Tether's USDT Downgrade Brings Old Arguments Back to the Front



So old and crusty are concerns that Tether is either not being upfront about the reserves backing its USDT stablecoin or faces imminent threat of being undercapitalized, that the crypto industry has developed its own two-word dismissive response: “Tether FUD.”

Through soaring bull markets, the most brutal of bear markets, the comings and going of charlatans like Sam Bankman-Fried, Alex Mashinsky, and dozens of others, Tether’s USDT has continued to grow and function as designed — pegged to the U.S. dollar and available for redemption at any time. Alongside, Tether has become one of the globe’s most profitable companies, earning more than $10 billion through the first nine months of 2025, similar levels to those of Wall Street titans Goldman Sachs and Morgan Stanley.

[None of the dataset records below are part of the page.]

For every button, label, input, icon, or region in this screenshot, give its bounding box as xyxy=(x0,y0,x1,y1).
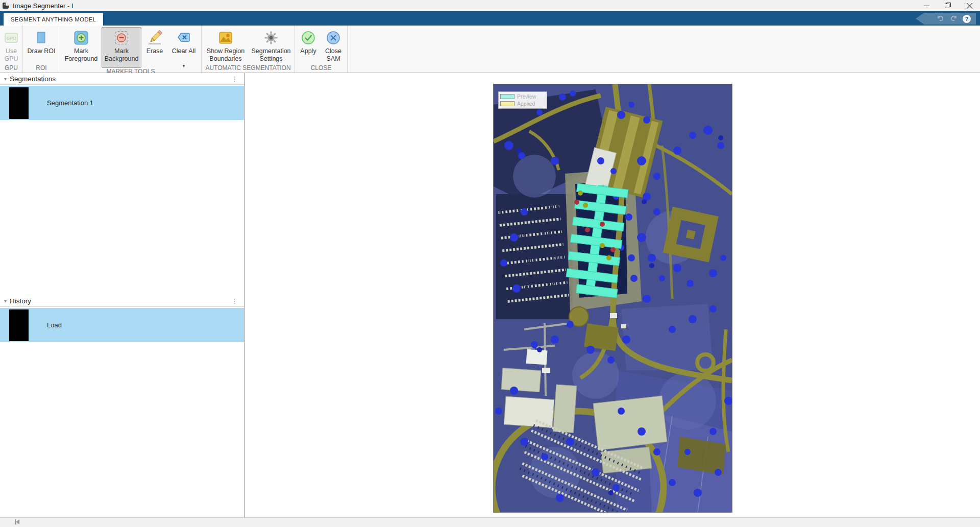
roi-rectangle-icon xyxy=(33,30,50,46)
group-close: Apply Close SAM CLOSE xyxy=(295,26,348,73)
legend-row-applied: Applied xyxy=(500,100,545,107)
redo-icon[interactable] xyxy=(949,14,958,23)
undo-icon[interactable] xyxy=(936,14,945,23)
app-icon xyxy=(3,2,10,9)
draw-roi-button[interactable]: Draw ROI xyxy=(24,27,58,64)
preview-swatch xyxy=(500,94,514,99)
history-label: Load xyxy=(47,321,62,329)
background-marker[interactable] xyxy=(600,222,605,227)
group-roi: Draw ROI ROI xyxy=(23,26,60,73)
group-automatic-segmentation: Show Region Boundaries xyxy=(202,26,295,73)
foreground-marker[interactable] xyxy=(583,203,588,208)
collapse-triangle-icon[interactable]: ▾ xyxy=(4,298,7,304)
clear-all-dropdown-caret[interactable]: ▾ xyxy=(183,64,185,67)
segmentations-panel: ▾ Segmentations ⋮ Segmentation 1 xyxy=(0,73,244,120)
history-menu-icon[interactable]: ⋮ xyxy=(231,295,238,307)
show-region-boundaries-button[interactable]: Show Region Boundaries xyxy=(203,27,248,64)
history-header: ▾ History ⋮ xyxy=(0,295,244,307)
group-gpu: GPU Use GPU GPU xyxy=(0,26,23,73)
segmentations-menu-icon[interactable]: ⋮ xyxy=(231,73,238,85)
applied-swatch xyxy=(500,101,514,106)
quick-access-toolbar: ? xyxy=(916,13,976,25)
draw-roi-label: Draw ROI xyxy=(28,47,56,64)
use-gpu-button[interactable]: GPU Use GPU xyxy=(2,27,21,64)
segmentation-thumbnail xyxy=(9,87,29,119)
mark-background-icon xyxy=(113,30,130,46)
minimize-button[interactable] xyxy=(916,0,937,11)
foreground-marker[interactable] xyxy=(606,255,611,260)
history-thumbnail xyxy=(9,309,29,341)
close-sam-button[interactable]: Close SAM xyxy=(321,27,346,64)
segmentations-header: ▾ Segmentations ⋮ xyxy=(0,73,244,85)
mark-foreground-label: Mark Foreground xyxy=(65,47,98,64)
background-marker[interactable] xyxy=(610,247,616,252)
tab-segment-anything-model[interactable]: SEGMENT ANYTHING MODEL xyxy=(4,13,103,26)
gpu-icon: GPU xyxy=(3,30,19,46)
close-sam-label: Close SAM xyxy=(325,47,341,64)
content-area: ▾ Segmentations ⋮ Segmentation 1 ▾ Histo… xyxy=(0,73,980,517)
use-gpu-label: Use GPU xyxy=(4,47,18,64)
clear-all-icon xyxy=(176,30,192,46)
history-panel: ▾ History ⋮ Load xyxy=(0,295,244,342)
titlebar: Image Segmenter - I xyxy=(0,0,980,11)
erase-button[interactable]: Erase xyxy=(142,27,167,68)
mark-background-button[interactable]: Mark Background xyxy=(102,27,141,68)
background-marker[interactable] xyxy=(585,227,590,232)
clear-all-label: Clear All xyxy=(172,47,196,64)
background-marker[interactable] xyxy=(574,200,579,205)
apply-button[interactable]: Apply xyxy=(297,27,320,64)
group-label-roi: ROI xyxy=(24,64,59,73)
collapse-triangle-icon[interactable]: ▾ xyxy=(4,76,7,82)
segmentation-label: Segmentation 1 xyxy=(47,99,93,107)
mark-foreground-button[interactable]: Mark Foreground xyxy=(62,27,101,68)
svg-text:GPU: GPU xyxy=(7,36,16,41)
clear-all-button[interactable]: Clear All ▾ xyxy=(168,27,200,68)
show-region-boundaries-label: Show Region Boundaries xyxy=(207,47,244,64)
segmentations-title: Segmentations xyxy=(10,75,56,83)
left-panel-stack: ▾ Segmentations ⋮ Segmentation 1 ▾ Histo… xyxy=(0,73,245,517)
image-viewport: Preview Applied xyxy=(493,84,732,513)
segmentation-settings-label: Segmentation Settings xyxy=(251,47,290,64)
history-list-item[interactable]: Load xyxy=(0,308,244,342)
satellite-image[interactable] xyxy=(494,84,732,512)
apply-label: Apply xyxy=(300,47,316,64)
legend-row-preview: Preview xyxy=(500,93,545,100)
collapse-panel-icon[interactable] xyxy=(13,518,20,527)
viewer-area: Preview Applied xyxy=(246,73,980,517)
image-segmenter-window: Image Segmenter - I SEGMENT ANYTHING MOD… xyxy=(0,0,980,527)
settings-gear-icon xyxy=(263,30,279,46)
maximize-button[interactable] xyxy=(937,0,959,11)
close-button[interactable] xyxy=(959,0,980,11)
window-title: Image Segmenter - I xyxy=(13,2,74,10)
window-controls xyxy=(916,0,980,11)
history-title: History xyxy=(10,297,31,305)
status-bar xyxy=(0,517,980,527)
erase-label: Erase xyxy=(146,47,163,64)
close-sam-icon xyxy=(325,30,341,46)
group-marker-tools: Mark Foreground Mark Background xyxy=(60,26,202,73)
show-region-boundaries-icon xyxy=(217,30,234,46)
ribbon-tab-bar: SEGMENT ANYTHING MODEL ? xyxy=(0,11,980,26)
group-label-close: CLOSE xyxy=(296,64,346,73)
mark-background-label: Mark Background xyxy=(105,47,139,64)
ribbon-toolstrip: GPU Use GPU GPU Draw ROI xyxy=(0,26,980,73)
legend: Preview Applied xyxy=(498,91,547,109)
group-label-gpu: GPU xyxy=(1,64,21,73)
mark-foreground-icon xyxy=(73,30,89,46)
segmentation-settings-button[interactable]: Segmentation Settings xyxy=(249,27,293,64)
applied-label: Applied xyxy=(517,101,535,107)
apply-check-icon xyxy=(300,30,316,46)
group-label-automatic-segmentation: AUTOMATIC SEGMENTATION xyxy=(203,64,293,73)
erase-pencil-icon xyxy=(146,30,163,46)
foreground-marker[interactable] xyxy=(578,190,583,196)
help-icon[interactable]: ? xyxy=(963,15,971,23)
preview-label: Preview xyxy=(517,93,536,100)
foreground-marker[interactable] xyxy=(600,243,605,248)
segmentation-list-item[interactable]: Segmentation 1 xyxy=(0,86,244,120)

The current bear market (and stop saying “zoom out,” it’s a bear market), though, has some in traditional finance sharpening their nails yet again.

During the sleepy session the day before Americans celebrated Thanksgiving, S&P Global slashed the rating on Tether’s USDT from 4 to 5, the weakest level on its stablecoin stability scale (yes, the agency whose ratings shenanigans helped enable the global financial crisis has a stablecoin stability scale).

Behind the downgrade were usual concerns about the opacity of Tether’s reporting combined with something somewhat new: bitcoin now compromises more than 5% of the reserves backing USDT — thus continued declines in BTC’s price could lead to potential undercollateralization.

There’s smoke. Any fire?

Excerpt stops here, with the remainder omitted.